The progress bar is 100% done but the eval result is not returned and it freezes.

To reproduce

This is how to reproduce!

Steps to reproduce the behavior:

Install deepspeed
Add with autocast():after line 481 in run_common_voice.py
Set param: --deepspeed ds_config.json --do_train --do_eval
Run run_common_voice.py using deepspeed with 1> gpus

ds_config has the following parameters.

{
  "fp16": {
    "enabled": "true",
    "loss_scale": 0,
    "loss_scale_window": 1000,
    "hysteresis": 2,
    "min_loss_scale": 1,
    "opt_level": "O3"
  },
  "steps_per_print": 100,
  "wall_clock_breakdown": "false"
}

Expected behavior

The finetuning eval should be executed without freezing.

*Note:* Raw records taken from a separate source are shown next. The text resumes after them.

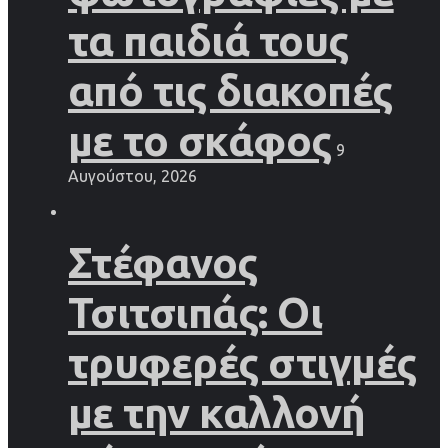
τα παιδιά τους
από τις διακοπές
με το σκάφος
9
Αυγούστου, 2026
Στέφανος
Τσιτσιπάς: Οι
τρυφερές στιγμές
με την καλλονή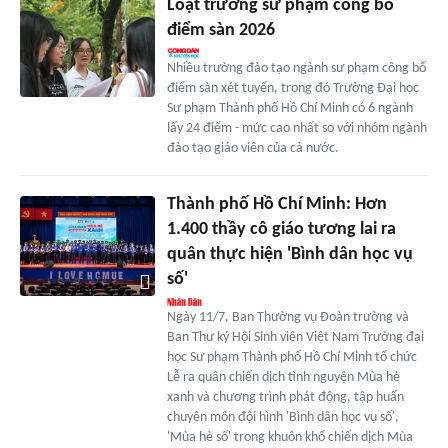
Loạt trường sư phạm công bố
điểm sàn 2026
Nhiều trường đào tạo ngành sư phạm công bố
điểm sàn xét tuyển, trong đó Trường Đại học
Sư phạm Thành phố Hồ Chí Minh có 6 ngành
lấy 24 điểm - mức cao nhất so với nhóm ngành
đào tạo giáo viên của cả nước.
Thành phố Hồ Chí Minh: Hơn
1.400 thầy cô giáo tương lai ra
quân thực hiện 'Bình dân học vụ
số'
Ngày 11/7, Ban Thường vụ Đoàn trường và
Ban Thư ký Hội Sinh viên Việt Nam Trường đại
học Sư phạm Thành phố Hồ Chí Minh tổ chức
Lễ ra quân chiến dịch tình nguyện Mùa hè
xanh và chương trình phát động, tập huấn
chuyên môn đội hình 'Bình dân học vụ số',
'Mùa hè số' trong khuôn khổ chiến dịch Mùa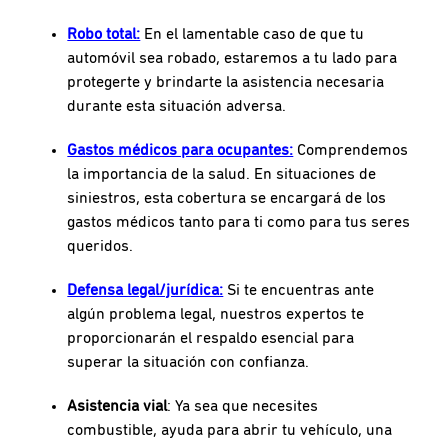
Robo total:
En el lamentable caso de que tu
automóvil sea robado, estaremos a tu lado para
protegerte y brindarte la asistencia necesaria
durante esta situación adversa.
Gastos médicos para ocupantes:
Comprendemos
la importancia de la salud. En situaciones de
siniestros, esta cobertura se encargará de los
gastos médicos tanto para ti como para tus seres
queridos.
Defensa legal/jurídica:
Si te encuentras ante
algún problema legal, nuestros expertos te
proporcionarán el respaldo esencial para
superar la situación con confianza.
Asistencia vial
: Ya sea que necesites
combustible, ayuda para abrir tu vehículo, una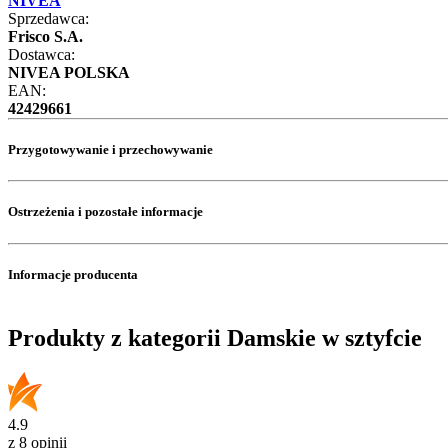
NIVEA
Sprzedawca:
Frisco S.A.
Dostawca:
NIVEA POLSKA
EAN:
42429661
Przygotowywanie i przechowywanie
Ostrzeżenia i pozostałe informacje
Informacje producenta
Produkty z kategorii Damskie w sztyfcie
4.9
z 8 opinii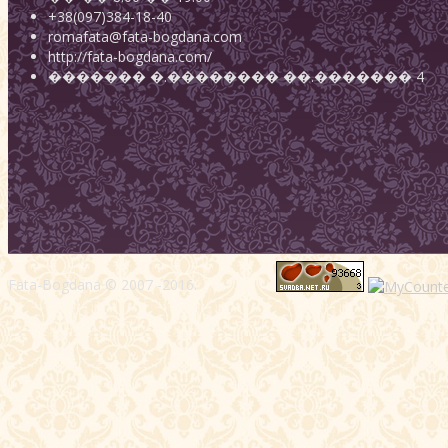
+38(097)384-18-40
romafata@fata-bogdana.com
http://fata-bogdana.com/
�������
�.��������
��.������� 4
Fata-Bogdana © 2007 -2016.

qqhann · April 26, 2021, 9:20am

This is how to reproduce!

sgugger · April 26, 2021, 2:36pm

cc @stas for deepspeed.

stas · April 26, 2021, 4:53pm

deepspeed doesn’t work with autocast, it has its own way of dealing with mixed precision, if you look in the trainer.py it’s carefully bypassed.

If after removing autocast the problem persistes, please let’s use an Issue for debugging problems, so it’s easy to track.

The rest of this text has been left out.